The Lingumi platform works best when parents or caregivers participate, too. The app delivers a single lesson per day of around 20 minutes and purposefully limits screen time, hence the range of supplementary non-digital prodicts. “Children receive everything in English, through a playful learning programme built for pre-schoolers, but we encourage and train parents in their native language to play and learn with their children,” explains the Lingumi CEO.
“Multiple studies have shown the impact of this style of co-learning on outcomes.
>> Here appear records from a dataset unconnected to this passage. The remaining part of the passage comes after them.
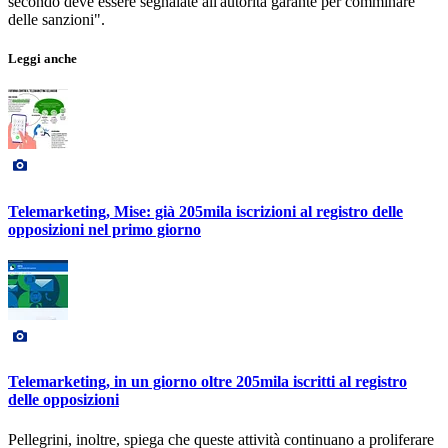
secondo deve essere segnalate all'autorità garante per comminare
delle sanzioni".
Leggi anche
Telemarketing, Mise: già 205mila iscrizioni al registro delle
opposizioni nel primo giorno
Telemarketing, in un giorno oltre 205mila iscritti al registro
delle opposizioni
Pellegrini, inoltre, spiega che queste attività continuano a proliferare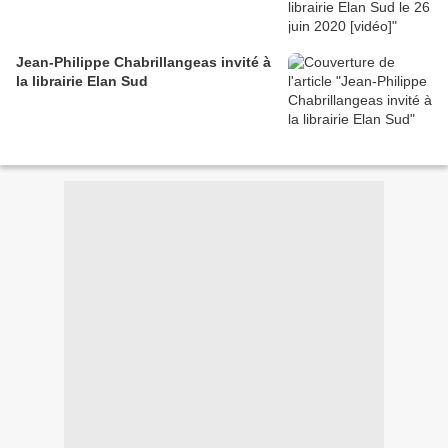
Jean-Philippe Chabrillangeas invité à
la librairie Elan Sud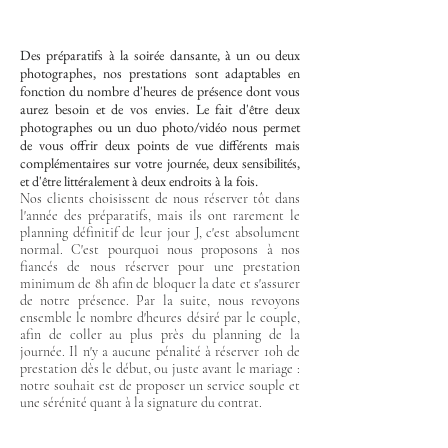
Des préparatifs à la soirée dansante, à un ou deux
photographes, nos prestations sont adaptables en
fonction du nombre d'heures de présence dont vous
aurez besoin et de vos envies.
Le fait d'être deux
photographes ou un duo photo/vidéo nous permet
de vous offrir deux points de vue différents mais
complémentaires sur votre journée, deux sensibilités,
et d'être littéralement à deux endroits à la fois.
Nos clients choisissent de nous réserver tôt dans
l'année des préparatifs, mais ils ont rarement le
planning définitif de leur jour J, c'est absolument
normal. C'est pourquoi nous proposons à nos
fiancés de nous réserver pour une prestation
minimum de 8h afin de bloquer la date et s'assurer
de notre présence. Par la suite, nous revoyons
ensemble le nombre d'heures désiré par le couple,
afin de coller au plus près du planning de la
journée. Il n'y a aucune pénalité à réserver 10h de
prestation dès le début, ou juste avant le mariage :
notre souhait est de proposer un service souple et
une sérénité quant à la signature du contrat.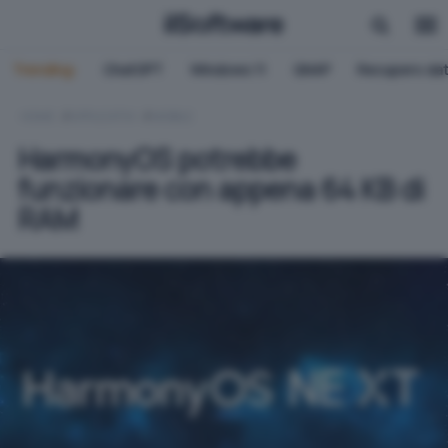
Trending:
ChatGPT
Windows 11
QNAP
Recupero dat
HOME
APPLICATIVI
MOBILE
HarmonyOS potrebbe
funzionare con appena 64 KB di
RAM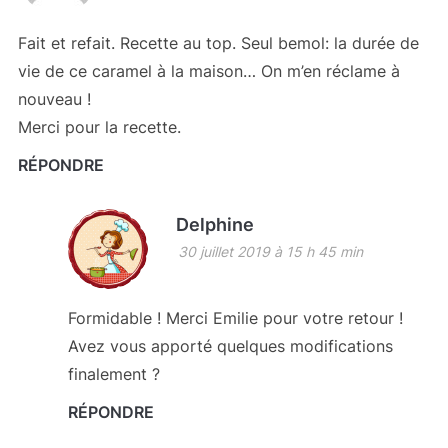
Fait et refait. Recette au top. Seul bemol: la durée de
vie de ce caramel à la maison… On m’en réclame à
nouveau !
Merci pour la recette.
RÉPONDRE
Delphine
30 juillet 2019 à 15 h 45 min
Formidable ! Merci Emilie pour votre retour !
Avez vous apporté quelques modifications
finalement ?
RÉPONDRE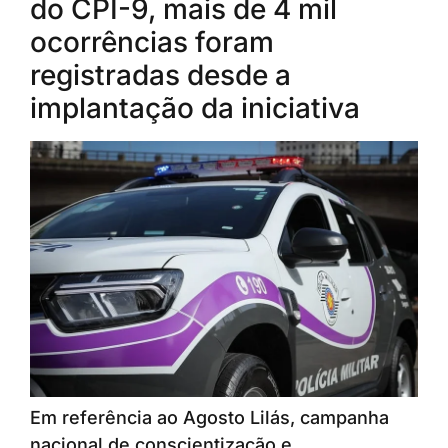
do CPI-9, mais de 4 mil
ocorrências foram
registradas desde a
implantação da iniciativa
Em referência ao Agosto Lilás, campanha
nacional de conscientização e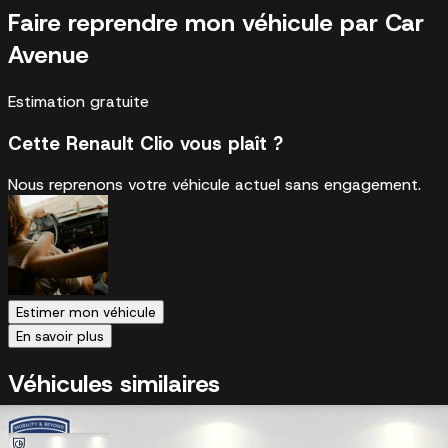
Faire reprendre mon véhicule par Car
Avenue
Estimation gratuite
Cette Renault Clio vous plaît ?
Nous reprenons votre véhicule actuel sans engagement.
Estimer mon véhicule
En savoir plus
Véhicules similaires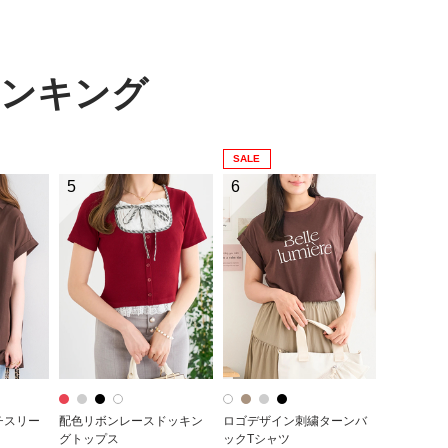
ランキング
SALE
5
6
チスリー
配色リボンレースドッキン
ロゴデザイン刺繍ターンバ
グトップス
ックTシャツ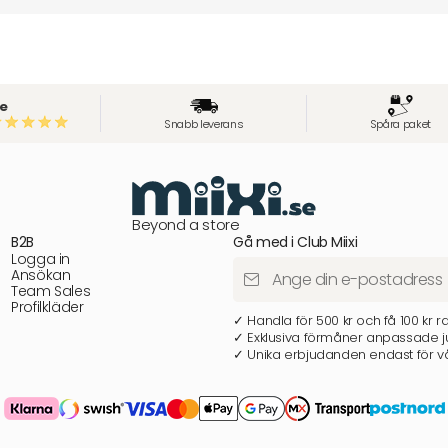
e
Snabb leverans
Spåra paket
Beyond a store
B2B
Gå med i Club Miixi
Logga in
Ansökan
Team Sales
Profilkläder
✓ Handla för 500 kr och få 100 kr r
✓ Exklusiva förmåner anpassade ju
✓ Unika erbjudanden endast för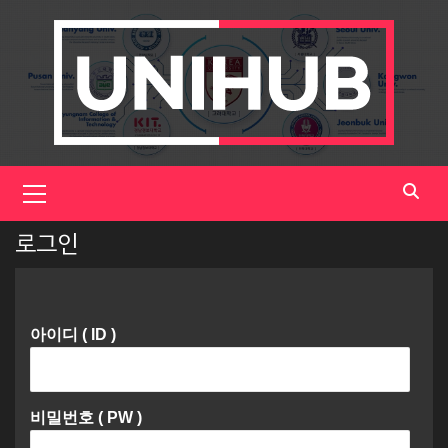
Skip
to
content
Primary
Menu
로그인
아이디 ( ID )
비밀번호 ( PW )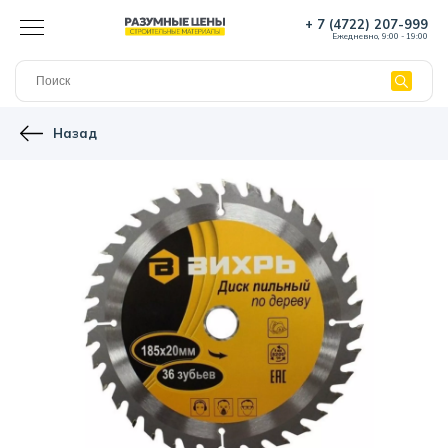
+ 7 (4722) 207-999
Ежедневно, 9:00 - 19:00
Назад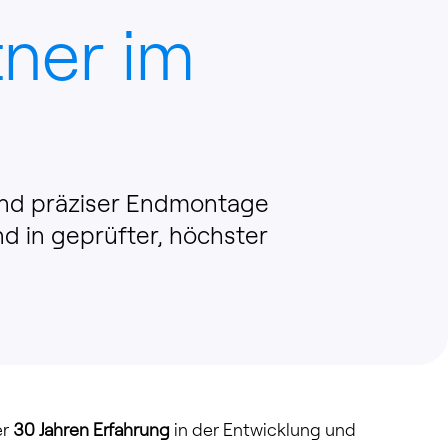
tner im
und präziser Endmontage
und in geprüfter, höchster
er
30 Jahren Erfahrung
in der Entwicklung und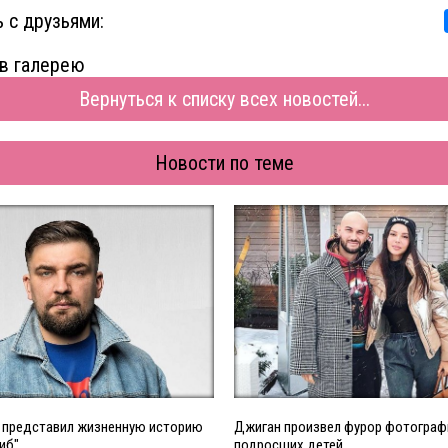
 с друзьями:
в галерею
Вернуться к списку всех новостей...
Новости по теме
а представил жизненную историю
Джиган произвел фурор фотограф
иб"
подросших детей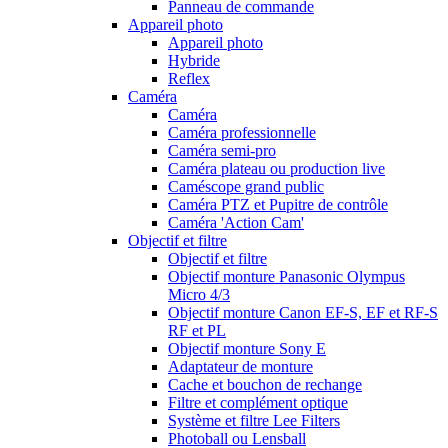
Panneau de commande
Appareil photo
Appareil photo
Hybride
Reflex
Caméra
Caméra
Caméra professionnelle
Caméra semi-pro
Caméra plateau ou production live
Caméscope grand public
Caméra PTZ et Pupitre de contrôle
Caméra 'Action Cam'
Objectif et filtre
Objectif et filtre
Objectif monture Panasonic Olympus
Micro 4/3
Objectif monture Canon EF-S, EF et RF-S
RF et PL
Objectif monture Sony E
Adaptateur de monture
Cache et bouchon de rechange
Filtre et complément optique
Système et filtre Lee Filters
Photoball ou Lensball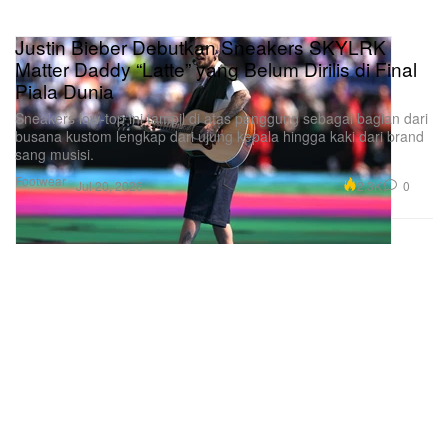
Justin Bieber Debutkan Sneakers SKYLRK
Matter Daddy “Latte” yang Belum Dirilis di Final
Piala Dunia
Sneakers low-top ini tampil di atas panggung sebagai bagian dari
busana kustom lengkap dari ujung kepala hingga kaki dari brand
sang musisi.
Footwear
2.3K
0
Jul 20, 2026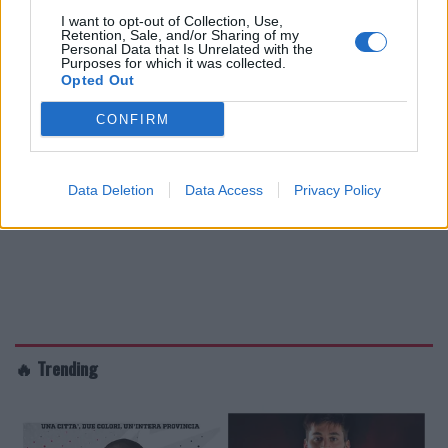
I want to opt-out of Collection, Use,
Retention, Sale, and/or Sharing of my
Personal Data that Is Unrelated with the
Purposes for which it was collected.
Opted Out
CONFIRM
Data Deletion
Data Access
Privacy Policy
🔥 Trending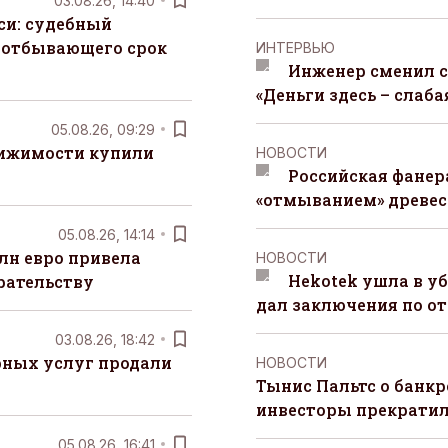
03.08.26, 14:40
си: судебный
 отбывающего срок
ИНТЕРВЬЮ
Инженер сменил с
«Деньги здесь – слаба
05.08.26, 09:29
вижимости купили
НОВОСТИ
Российская фанера
«отмыванием» древе
05.08.26, 14:14
лн евро привела
НОВОСТИ
Hekotek ушла в уб
рательству
дал заключения по о
03.08.26, 18:42
рных услуг продали
НОВОСТИ
Тынис Пальтс о банкр
инвесторы прекрати
05.08.26, 16:41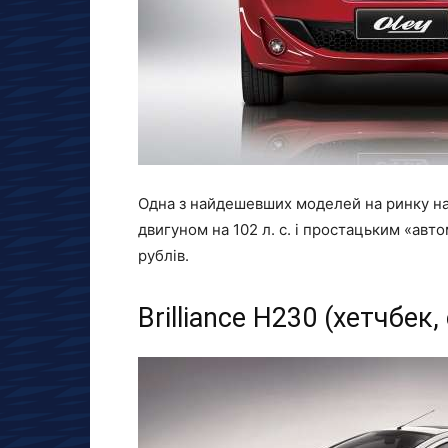
Одна з найдешевших моделей на ринку на 
двигуном на 102 л. с. і простацьким «авт
рублів.
Brilliance H230 (хетчбек,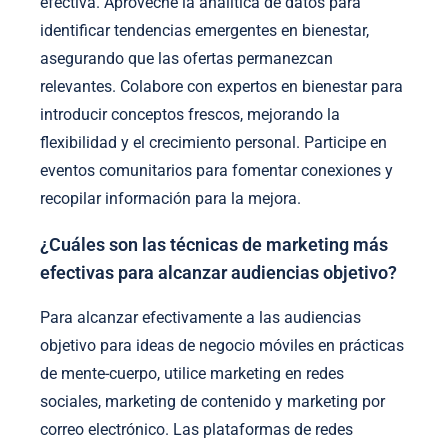
efectiva. Aproveche la analítica de datos para
identificar tendencias emergentes en bienestar,
asegurando que las ofertas permanezcan
relevantes. Colabore con expertos en bienestar para
introducir conceptos frescos, mejorando la
flexibilidad y el crecimiento personal. Participe en
eventos comunitarios para fomentar conexiones y
recopilar información para la mejora.
¿Cuáles son las técnicas de marketing más
efectivas para alcanzar audiencias objetivo?
Para alcanzar efectivamente a las audiencias
objetivo para ideas de negocio móviles en prácticas
de mente-cuerpo, utilice marketing en redes
sociales, marketing de contenido y marketing por
correo electrónico. Las plataformas de redes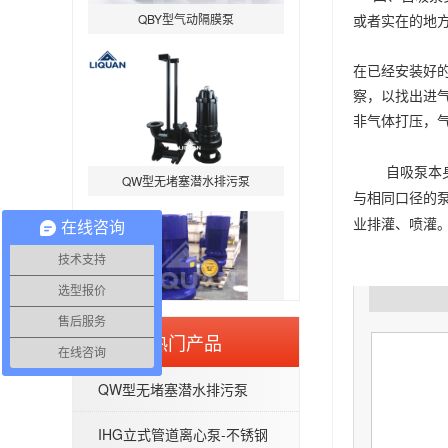
或者实在的地
在已经安装好
察，以找出进
非气体打压，
QW型无堵塞潜水排污泵
自吸
泵本
与相同口径的
业排灌、喷灌
在线咨询
技术支持
选型报价
IHG立式管道离心泵-不锈钢IHGB
售后服务
热门产品
在线咨询
QW型无堵塞潜水排污泵
IHG立式管道离心泵-不锈钢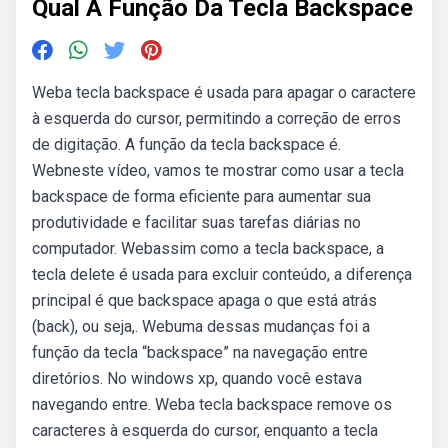
Qual A Função Da Tecla Backspace
Weba tecla backspace é usada para apagar o caractere
à esquerda do cursor, permitindo a correção de erros
de digitação. A função da tecla backspace é.
Webneste vídeo, vamos te mostrar como usar a tecla
backspace de forma eficiente para aumentar sua
produtividade e facilitar suas tarefas diárias no
computador. Webassim como a tecla backspace, a
tecla delete é usada para excluir conteúdo, a diferença
principal é que backspace apaga o que está atrás
(back), ou seja,. Webuma dessas mudanças foi a
função da tecla “backspace” na navegação entre
diretórios. No windows xp, quando você estava
navegando entre. Weba tecla backspace remove os
caracteres à esquerda do cursor, enquanto a tecla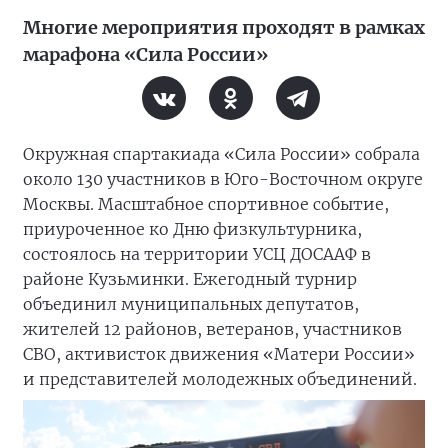
Многие мероприятия проходят в рамках
марафона «Сила России»
Окружная спартакиада «Сила России» собрала
около 130 участников в Юго-Восточном округе
Москвы. Масштабное спортивное событие,
приуроченное ко Дню физкультурника,
состоялось на территории УСЦ ДОСААФ в
районе Кузьминки. Ежегодный турнир
объединил муниципальных депутатов,
жителей 12 районов, ветеранов, участников
СВО, активисток движения «Матери России»
и представителей молодежных объединений.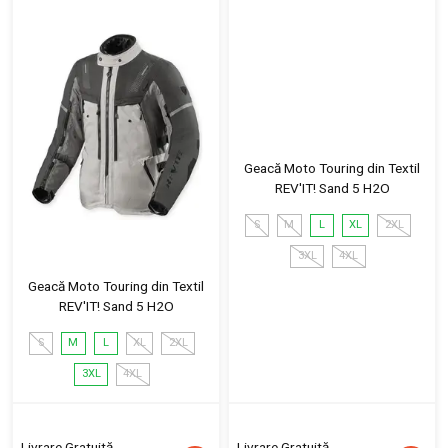
Geacă Moto Touring din Textil
REV'IT! Sand 5 H2O
S
M
L
XL
2XL
3XL
4XL
Geacă Moto Touring din Textil
REV'IT! Sand 5 H2O
S
M
L
XL
2XL
3XL
4XL
Livrare Gratuită
Livrare Gratuită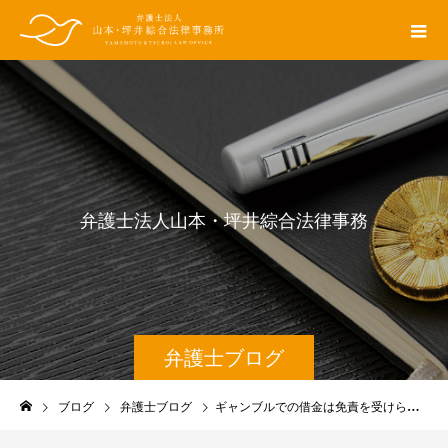
弁
護
士
法
人
山
本
・
坪
井
綜
合
法
律
事
務
所
の
弁護士ブログ
ブログ
弁護士ブログ
ギャンブルでの借金は免責を受けられない？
The learning method is also unique: unlike most curriculums, which focus around ‘edutainment’ or reading and writing skills, or teach older children via live video, ours is focused on constructive, natural spoken English in the earliest years. As we develop the curriculum, we’re continually leveraging our data on each child to improve the experience and learning trajectory for them”.
To date, Lingumi claims 10,000 users and Mather says typical customers are families with one or two working parents, “usually middle or working-class, aspirational families who understand both the fun, and the educational benefit of beginning a second language with their child”. It has customers in over 40 countries, but is mainly focussed on Western Europe, Taiwan, and, increasingly, China.
In fact, Mather says China is a potentially huge market and is in part seeing the startup pilot a version of Lingumi for kindergartens that want to begin teaching English, leveraging the company’s existing learning method and content.
To that end, the company plans to use the new seed funding to further develop its “digital and physical product ecosystem,” and scale the learning platform into new markets.